Al via il “Global Welfare Score”, l’innovativo algoritmo elaborato dall’Osservatorio Italian Welfare che misura il livello globale di benessere dei lavoratori, presentato al Senato della Repubblica il 18 giugno. Già coinvolte 100 aziende con una platea di oltre 700mila lavoratori.

L’Osservatorio è partito dall’assunto che il 62,3% dei dipendenti non dispone di un livello adeguato di benessere globale, anche per l’assenza di politiche di welfare adottate a livello aziendale.

Lo Score si basa sul concetto di “Global Welfare”, che si compone attraverso l’individuazione di 10 pilastri che garantiscono il benessere delle persone a 360 gradi (previdenza, sanità, genitorialità, caregiving, coperture per i cosiddetti “grandi rischi”, work-life integration, wellbeing fisico e psicologico, formazione e crescita personale, misure di sostegno al reddito ed educazione al welfare e comunicazione).

Il “Global Welfare Score”, ideato dall’Osservatorio Italian Welfare, promosso dal Senatore Francesco Zaffini, Presidente della Commissione Affari sociali, sanità, lavoro pubblico e privato, previdenza sociale del Senato della Repubblica, è stato presentato in un evento a Roma che ha visto la partecipazione della Sen.

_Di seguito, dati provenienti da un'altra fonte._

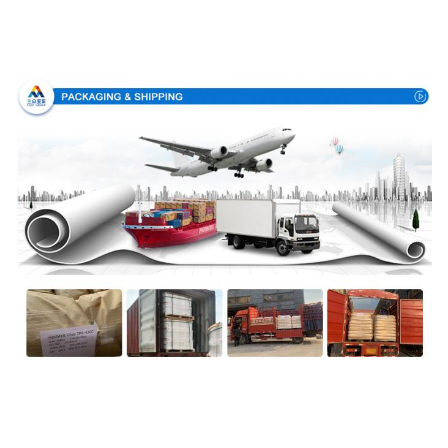
Упаковка & доставка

Maria Domenica Castellone, Vicepresidente del Senato della Repubblica, per i saluti istituzionali. Hanno preso parte l’On. Walter Rizzetto, la Sen. Maria Cristina Cantù, il Sen. Mario Turco, l’On. Elena Bonetti, l’On. Maurizio Casasco, l’On. Davide Faraone, l’On. Maria Cecilia Guerra e il Dott. Stefano Castrignanò.

“Dalle elaborazioni del nostro Osservatorio emerge che più del 60% dei lavoratori dipendenti italiani non dispone di un livello adeguato di benessere globale – spiega Stefano Castrignanò, Direttore dell’Osservatorio Italian Welfare -. “Per questi lavoratori, dipendenti delle piccole imprese, il welfare contrattuale costituisce la principale fonte delle misure di welfare, essendo le iniziative aziendali ancora poco diffuse. È pertanto necessario un’azione sinergica tra le politiche di welfare pubblico e contrattuale, volta alla diffusione di coperture universalistiche e di impatto sociale soprattutto nelle piccole imprese”.

Il “Global Welfare Score” è un innovativo algoritmo, elaborato dall’Osservatorio Italian Welfare, in grado di misurare, per la prima volta, il “benessere globale” di un lavoratore. Lo Score, basato sul concetto di Global Welfare, si compone attraverso l’individuazione di 10 pilastri che, se opportunamente coperti, garantiscono il benessere delle persone a 360 gradi: previdenza, sanità, genitorialità, caregiving, coperture per i cosiddetti “grandi rischi”, work-life integration, wellbeing fisico e psicologico, formazione e crescita personale, misure di sostegno al reddito ed educazione al welfare e comunicazione.

Il Global Welfare Score e l’Indice di Sostenibilità Sociale sono stati già applicati ad una platea campione di oltre 700.000 lavoratori appartenenti a più di 100 realtà aziendali italiane di varia dimensione, indagando i risultati in un’ottica trasversale e multidimensionale, propria dell’Osservatorio: i risultati di tali elaborazioni restituiscono una fotografia globale del concreto impatto delle politiche di welfare messe in atto dagli attori pubblici, contrattuali e aziendali.